- Nearest city: Iranduba
- Coordinates: 2°59′20″S 60°42′06″W﻿ / ﻿2.988917°S 60.701646°W
- Area: 103,086 hectares (254,730 acres)
- Designation: Sustainable development reserve
- Created: 26 December 2008
- Administrator: Centro Estadual de Unidades de Conservação do Amazonas

= Rio Negro Sustainable Development Reserve =

Sustainable development reserve in Brazil

The Rio Negro Sustainable Development Reserve (Reserva de Desenvolvimento Sustentável do Rio Negro) is a sustainable development reserve (RDS) in the state of Amazonas (Brazilian state), Brazil.

==Location==

South Rio Negro conservation units
4: Rio Negro RDS

Parts of the Rio Negro Sustainable Development Reserve lie in the municipalities of Manacapuru (3.78%), Iranduba (80.12%) and Novo Airão (16.1%), all in the state of Amazonas to the west of the city of Manaus.
It has an area of 103086 ha.
The reserve may be accessed from Manaus or Novo Airão by river, or by the paved AM-070 highway and the AM-352 Estrada do Manairão.

The reserve is covered in rain forest.
It extends along the right (south west) bank of the Rio Negro above the point where it joins the Solimões River to form the Amazon River.
It is surrounded on the south, west and north by the Rio Negro Right Bank Environmental Protection Area.
Most of the river and islands opposite the reserve are protected by the Anavilhanas National Park.
The reserve belongs to the Central Amazon Corridor and the Lower Rio Negro Mosaic.

==History==

The Rio Negro Sustainable Development Reserve was created by law 3355 of 26 December 2008 from part of the Rio Negro Right Bank Environmental Protection Area.
The objective is to preserve nature and ensure the conditions needed to maintain the lifestyle of the traditional communities, and to conserve and improve the environmental management techniques developed by these communities.
It became part of the Central Amazon Ecological Corridor, established in 2002.
The deliberative council was created on 22 November 2010.
The conservation unit is supported by the Amazon Region Protected Areas Program.

==Economic impact==

The small farmers in the reserve are mainly engaged in agriculture, managing the timber in the forest and fishing.
At time of creation the reserve was thought to have great potential for tourism, with its lakes, beaches, creeks, flooded forests and endemic fauna.
Eco-tourism, community-based tourism and ornithological tourism were seen as being the most important.

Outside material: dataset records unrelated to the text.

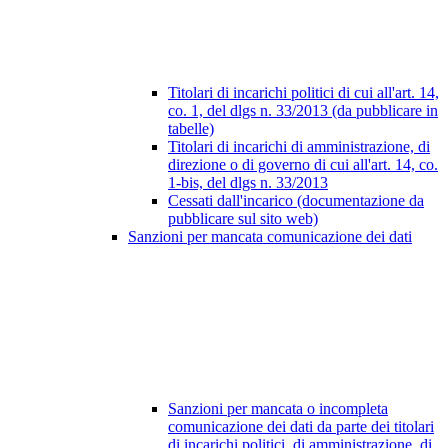
Titolari di incarichi politici di cui all'art. 14,
co. 1, del dlgs n. 33/2013 (da pubblicare in
tabelle)
Titolari di incarichi di amministrazione, di
direzione o di governo di cui all'art. 14, co.
1-bis, del dlgs n. 33/2013
Cessati dall'incarico (documentazione da
pubblicare sul sito web)
Sanzioni per mancata comunicazione dei dati
Sanzioni per mancata o incompleta
comunicazione dei dati da parte dei titolari
di incarichi politici, di amministrazione, di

In 2009 workshops on the Bolsa Floresta Program were given in 16 communities in the reserve.
Construction of the new bridge over the Rio Negro was expected to add pressure to the area of the reserve.
The Bolsa Floresta program, which provides monthly benefits to participants in the reserve, is designed to prevent further deforestation.
The Instituto Nacional de Colonização e Reforma Agrária (National Institute for Colonization and Agrarian Reform) recognised the reserve on 15 December 2009 as meeting the needs of 462 families of small rural farmers, who would qualify for PRONAF credits.

In November 2012 it was announced that the Fundação Amazonas Sustentável (FAS) and Coca-Cola Brasil would provide about R$23 million for community programs in the reserve to support income generation and forest conservation.
Coca-Cola has made large donations in the past, used for the Bolsa Floresta program where communities are paid for environmental services.
FAS is also supported by the government of the state of Amazonas and Banco Bradesco.